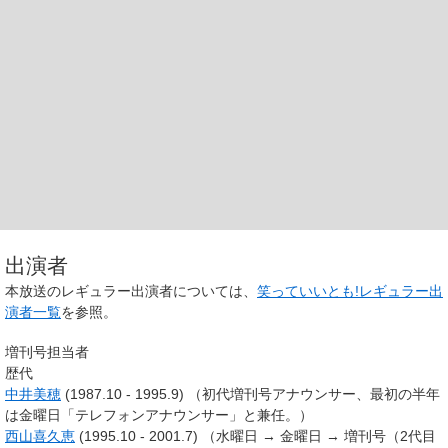
出演者
本放送のレギュラー出演者については、
笑っていいとも!レギュラー出
演者一覧
を参照。
増刊号担当者
歴代
中井美穂
(1987.10 - 1995.9) （初代増刊号アナウンサー、最初の半年
は金曜日「テレフォンアナウンサー」と兼任。）
西山喜久恵
(1995.10 - 2001.7) （水曜日 → 金曜日 → 増刊号（2代目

### [Work order]
With the pictures dropped, give every entry above again exactly.

### [Expected answer]
出演者
本放送のレギュラー出演者については、
笑っていいとも!レギュラー出
演者一覧
を参照。
増刊号担当者
歴代
中井美穂
(1987.10 - 1995.9) （初代増刊号アナウンサー、最初の半年
は金曜日「テレフォンアナウンサー」と兼任。）
西山喜久恵
(1995.10 - 2001.7) （水曜日 → 金曜日 → 増刊号（2代目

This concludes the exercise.